Task: Pick out all lines of the entries that include the word "specialty" and copy them.

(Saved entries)

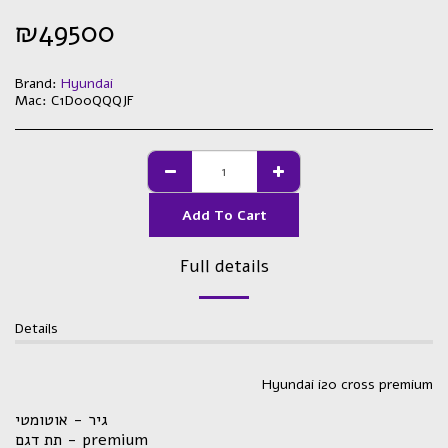
₪
49500
Brand:
Hyundai
Mac:
C1D00QQQJF
Add To Cart
Full details
Details
Hyundai i20 cross premium
גיר - אוטומטי
תת דגם - premium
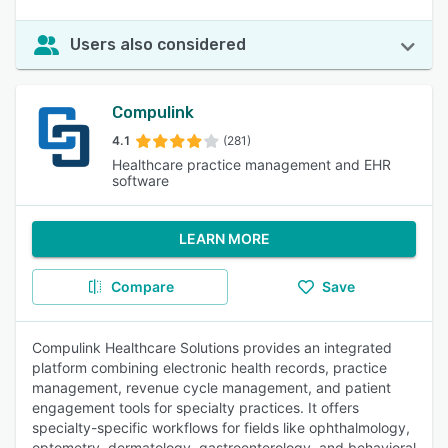
Users also considered
Compulink
4.1
(281)
Healthcare practice management and EHR
software
LEARN MORE
Compare
Save
Compulink Healthcare Solutions provides an integrated
platform combining electronic health records, practice
management, revenue cycle management, and patient
engagement tools for specialty practices. It offers
specialty-specific workflows for fields like ophthalmology,
optometry, dermatology, gastroenterology, and behavioral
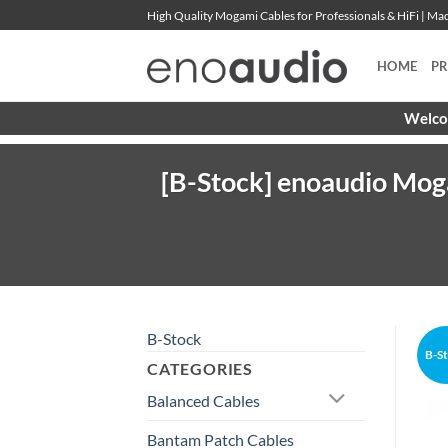
Skip
High Quality Mogami Cables for Professionals & HiFi | M
to
content
HOME
P
Welcom
[B-Stock] enoaudio Mog
B-Stock
B-S
CATEGORIES
Balanced Cables
Bantam Patch Cables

Solved exercise:
engagement tools for specialty practices. It offers
specialty-specific workflows for fields like ophthalmology,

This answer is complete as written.